Modi is now close to eight years in power, and there is hardly any secret around his social, political, and economic agenda. On the economic front, Modi is clearly embarked on protecting domestic markets for local tycoons, even as he adds to their profits by cutting direct corporate taxes and making up the shortfall in revenues by extortionate indirect taxes, on the bottom half of the income pyramid. He has also embarked on formalization of the economy, which is killing small entrepreneurs, and transferring their markets to big tycoons, playing havoc with new job creation and employment.
Modi has clearly written off the bottom quartile of the income pyramid, leaving it to manage as best as it can. He has sought to contain the resulting economic distress by throwing a few highly visible freebies at them. They will slowly erase themselves like the Advasis displaced from the dam sites in the 60s. Their children will vanish first, and then the elders will melt away. Pauperization of poor has become policy.
On the social front, a brazen campaign to shrink the social, political, and economic space for minorities, Muslims in particular, is well underway. Social exclusion is being advanced by such strategies as love jihad, ban on beef, curtailed employment opportunities, segregated housing, exclusion from the marketplace, etc. Political exclusion is near total as the ruling party excludes any significant Muslim voices. Economic space is shrinking by frequent lynching & destruction of Muslim vends by violent mobs. Yet such strategies of calumny and hate, provide the spectacle of a successful campaign against the “other” for its followers; a source of satisfaction, not loathing, for the Sangh’s supporters.
Given the Sangh’s failure on such a broad front: social, political, and economic, there is hardly any doubt that the Modi Govt. would be voted out at the earliest opportunity. If it still manages to hang on, it is largely due to its total hold on the narrow imagination of a certain section of the population in the Hindu Hindi Heartland that constitutes some 40% of the total electorate. The opportunity to return to power for Congress is wide open. The tide, and winds of public opinion are shifting.
Congress is totally confused between confronting the Sangh in its geographical and ideological strongholds or skirting out around them, to go after the hearts and minds of the balance 60% of the polity. Given limited resources, Congress needs a well-crafted plan to win back power. Congress reform must begin at the top with the family.
This is history in the making for the family and the Congress. The prize is a liberal Constitutional democracy. Saving it from the fascist abyss should be the goal.
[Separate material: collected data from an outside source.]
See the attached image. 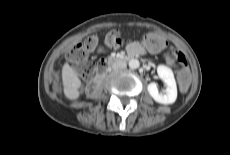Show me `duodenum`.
<instances>
[{
	"label": "duodenum",
	"instance_id": "duodenum-1",
	"mask_svg": "<svg viewBox=\"0 0 230 155\" xmlns=\"http://www.w3.org/2000/svg\"><path fill=\"white\" fill-rule=\"evenodd\" d=\"M137 54L135 52L132 51H128V53L126 55H118V56H108L106 57L99 65V76L98 78H100V75H102L107 68L112 65L115 62H120V61H127L131 58H133L134 56H136Z\"/></svg>",
	"mask_w": 230,
	"mask_h": 155
}]
</instances>
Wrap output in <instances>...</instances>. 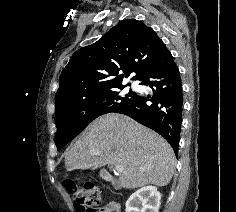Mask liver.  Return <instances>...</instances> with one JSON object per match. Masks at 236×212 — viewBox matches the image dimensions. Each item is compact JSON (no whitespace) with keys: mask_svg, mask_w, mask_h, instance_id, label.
Wrapping results in <instances>:
<instances>
[{"mask_svg":"<svg viewBox=\"0 0 236 212\" xmlns=\"http://www.w3.org/2000/svg\"><path fill=\"white\" fill-rule=\"evenodd\" d=\"M99 150L100 155L91 154ZM122 165L119 183L134 189L153 184L167 185L176 160L172 147L156 132L132 118L108 113L95 119L67 150V171Z\"/></svg>","mask_w":236,"mask_h":212,"instance_id":"1","label":"liver"}]
</instances>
The Sangh Parivar’s ideological sway has peaked; the horrendous social and economic costs of its hate filled, divisive strategy to gain a chokehold on power are becoming obvious. They have left India friendless in its own neighborhood, and isolated it in the international arena, locked out of all trade pacts. Instead of reviving a glorious civilization, the Sangh has only brought distrust of, and calumny to, Hindus.
Can Congress rise to the occasion? Can it fight again for the Idea of India? A lot depends on the vision of the Congress’ first family, and their commitment to India’s liberal Constitutional democracy. When there is will, there is way. The right method and message needs to be forged.